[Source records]
-- -- --

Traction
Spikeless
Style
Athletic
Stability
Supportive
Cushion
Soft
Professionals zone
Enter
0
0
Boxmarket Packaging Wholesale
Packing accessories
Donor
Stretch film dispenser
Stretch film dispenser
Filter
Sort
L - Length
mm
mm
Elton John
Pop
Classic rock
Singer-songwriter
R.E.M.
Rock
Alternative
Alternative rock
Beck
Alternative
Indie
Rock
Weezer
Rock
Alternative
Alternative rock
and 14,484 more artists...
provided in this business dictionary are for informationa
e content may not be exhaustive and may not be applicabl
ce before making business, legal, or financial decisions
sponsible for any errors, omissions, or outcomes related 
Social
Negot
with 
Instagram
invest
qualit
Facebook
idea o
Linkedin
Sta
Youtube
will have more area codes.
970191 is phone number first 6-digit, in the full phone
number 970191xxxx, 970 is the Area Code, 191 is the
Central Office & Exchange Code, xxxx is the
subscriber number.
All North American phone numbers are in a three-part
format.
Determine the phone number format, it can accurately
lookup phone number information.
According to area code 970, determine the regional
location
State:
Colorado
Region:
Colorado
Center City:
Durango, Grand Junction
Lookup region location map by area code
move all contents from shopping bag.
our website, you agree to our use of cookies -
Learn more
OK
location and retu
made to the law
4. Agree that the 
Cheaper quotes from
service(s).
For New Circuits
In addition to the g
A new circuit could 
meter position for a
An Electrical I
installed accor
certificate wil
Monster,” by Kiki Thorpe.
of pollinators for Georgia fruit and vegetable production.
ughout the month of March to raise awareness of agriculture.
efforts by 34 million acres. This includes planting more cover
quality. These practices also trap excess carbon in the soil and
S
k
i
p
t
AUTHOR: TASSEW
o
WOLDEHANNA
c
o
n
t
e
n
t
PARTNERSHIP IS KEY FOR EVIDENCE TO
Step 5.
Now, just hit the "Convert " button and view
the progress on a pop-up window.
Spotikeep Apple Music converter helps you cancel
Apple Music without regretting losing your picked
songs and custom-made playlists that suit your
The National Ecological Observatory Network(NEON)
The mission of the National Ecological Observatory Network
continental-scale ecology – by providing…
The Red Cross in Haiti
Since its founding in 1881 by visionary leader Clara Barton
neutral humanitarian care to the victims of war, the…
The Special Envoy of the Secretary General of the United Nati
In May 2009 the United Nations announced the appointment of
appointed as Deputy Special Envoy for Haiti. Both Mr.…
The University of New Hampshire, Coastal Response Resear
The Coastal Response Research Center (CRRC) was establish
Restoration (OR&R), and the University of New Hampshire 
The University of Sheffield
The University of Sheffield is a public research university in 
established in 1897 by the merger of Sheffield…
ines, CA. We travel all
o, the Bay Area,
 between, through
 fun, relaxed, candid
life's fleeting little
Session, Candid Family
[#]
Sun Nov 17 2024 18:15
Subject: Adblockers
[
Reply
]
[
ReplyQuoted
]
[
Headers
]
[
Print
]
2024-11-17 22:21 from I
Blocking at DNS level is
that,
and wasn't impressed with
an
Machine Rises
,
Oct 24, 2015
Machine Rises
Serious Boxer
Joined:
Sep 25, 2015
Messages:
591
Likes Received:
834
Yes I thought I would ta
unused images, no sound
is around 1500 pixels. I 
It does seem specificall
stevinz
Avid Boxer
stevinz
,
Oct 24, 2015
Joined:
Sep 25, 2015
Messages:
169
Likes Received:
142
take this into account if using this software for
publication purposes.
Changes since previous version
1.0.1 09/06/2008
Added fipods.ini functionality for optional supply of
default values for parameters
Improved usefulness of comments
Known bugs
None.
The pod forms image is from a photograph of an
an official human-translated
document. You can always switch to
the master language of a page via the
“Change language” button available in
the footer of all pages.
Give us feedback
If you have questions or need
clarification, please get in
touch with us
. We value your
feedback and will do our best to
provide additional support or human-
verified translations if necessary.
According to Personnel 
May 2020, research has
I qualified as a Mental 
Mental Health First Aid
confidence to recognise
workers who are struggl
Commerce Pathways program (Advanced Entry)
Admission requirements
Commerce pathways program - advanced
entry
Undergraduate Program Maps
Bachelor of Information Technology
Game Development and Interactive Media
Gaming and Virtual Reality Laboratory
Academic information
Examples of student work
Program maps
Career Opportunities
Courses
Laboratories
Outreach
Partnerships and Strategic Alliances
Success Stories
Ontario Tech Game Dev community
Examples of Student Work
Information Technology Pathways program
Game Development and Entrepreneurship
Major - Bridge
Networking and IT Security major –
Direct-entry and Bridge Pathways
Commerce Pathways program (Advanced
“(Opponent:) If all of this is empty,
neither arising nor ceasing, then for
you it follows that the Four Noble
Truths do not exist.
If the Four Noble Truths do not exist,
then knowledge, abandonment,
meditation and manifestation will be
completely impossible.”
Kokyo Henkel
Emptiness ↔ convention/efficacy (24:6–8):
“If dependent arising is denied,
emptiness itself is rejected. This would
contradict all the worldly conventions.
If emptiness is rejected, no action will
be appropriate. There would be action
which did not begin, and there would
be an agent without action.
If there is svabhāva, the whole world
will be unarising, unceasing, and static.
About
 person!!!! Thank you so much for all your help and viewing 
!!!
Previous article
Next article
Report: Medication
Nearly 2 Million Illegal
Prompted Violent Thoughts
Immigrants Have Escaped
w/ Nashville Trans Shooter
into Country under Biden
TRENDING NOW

-- -- --

Exercise brief ▸ What is needed is an exact copy of the lines from the one containing "Game Development and Entrepreneurship" to the end of the data; please add nothing else.

Task response ▸
Game Development and Entrepreneurship
Major - Bridge
Networking and IT Security major –
Direct-entry and Bridge Pathways
Commerce Pathways program (Advanced
“(Opponent:) If all of this is empty,
neither arising nor ceasing, then for
you it follows that the Four Noble
Truths do not exist.
If the Four Noble Truths do not exist,
then knowledge, abandonment,
meditation and manifestation will be
completely impossible.”
Kokyo Henkel
Emptiness ↔ convention/efficacy (24:6–8):
“If dependent arising is denied,
emptiness itself is rejected. This would
contradict all the worldly conventions.
If emptiness is rejected, no action will
be appropriate. There would be action
which did not begin, and there would
be an agent without action.
If there is svabhāva, the whole world
will be unarising, unceasing, and static.
About
 person!!!! Thank you so much for all your help and viewing 
!!!
Previous article
Next article
Report: Medication
Nearly 2 Million Illegal
Prompted Violent Thoughts
Immigrants Have Escaped
w/ Nashville Trans Shooter
into Country under Biden
TRENDING NOW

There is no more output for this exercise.